Each record has to be returned exactly as it appears.

DATA LISTING:
******
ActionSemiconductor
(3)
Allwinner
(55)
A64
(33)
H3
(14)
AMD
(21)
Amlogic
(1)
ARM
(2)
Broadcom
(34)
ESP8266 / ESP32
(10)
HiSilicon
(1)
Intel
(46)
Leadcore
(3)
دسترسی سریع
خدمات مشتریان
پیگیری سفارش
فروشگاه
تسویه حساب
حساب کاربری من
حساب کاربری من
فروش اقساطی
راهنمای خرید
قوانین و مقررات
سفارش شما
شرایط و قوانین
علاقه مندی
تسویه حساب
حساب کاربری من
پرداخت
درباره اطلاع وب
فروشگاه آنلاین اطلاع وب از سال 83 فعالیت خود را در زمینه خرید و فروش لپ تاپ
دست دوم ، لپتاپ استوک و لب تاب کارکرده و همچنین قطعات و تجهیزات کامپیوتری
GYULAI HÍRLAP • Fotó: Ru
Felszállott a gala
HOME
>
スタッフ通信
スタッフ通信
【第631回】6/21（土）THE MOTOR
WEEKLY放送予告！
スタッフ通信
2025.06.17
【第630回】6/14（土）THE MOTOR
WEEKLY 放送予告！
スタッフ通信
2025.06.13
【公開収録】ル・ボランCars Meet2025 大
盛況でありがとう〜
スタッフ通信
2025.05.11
******
RESPONSE TO THE EXERCISE:
ActionSemiconductor
(3)
Allwinner
(55)
A64
(33)
H3
(14)
AMD
(21)
Amlogic
(1)
ARM
(2)
Broadcom
(34)
ESP8266 / ESP32
(10)
HiSilicon
(1)
Intel
(46)
Leadcore
(3)
دسترسی سریع
خدمات مشتریان
پیگیری سفارش
فروشگاه
تسویه حساب
حساب کاربری من
حساب کاربری من
فروش اقساطی
راهنمای خرید
قوانین و مقررات
سفارش شما
شرایط و قوانین
علاقه مندی
تسویه حساب
حساب کاربری من
پرداخت
درباره اطلاع وب
فروشگاه آنلاین اطلاع وب از سال 83 فعالیت خود را در زمینه خرید و فروش لپ تاپ
دست دوم ، لپتاپ استوک و لب تاب کارکرده و همچنین قطعات و تجهیزات کامپیوتری
GYULAI HÍRLAP • Fotó: Ru
Felszállott a gala
HOME
>
スタッフ通信
スタッフ通信
【第631回】6/21（土）THE MOTOR
WEEKLY放送予告！
スタッフ通信
2025.06.17
【第630回】6/14（土）THE MOTOR
WEEKLY 放送予告！
スタッフ通信
2025.06.13
【公開収録】ル・ボランCars Meet2025 大
盛況でありがとう〜
スタッフ通信
2025.05.11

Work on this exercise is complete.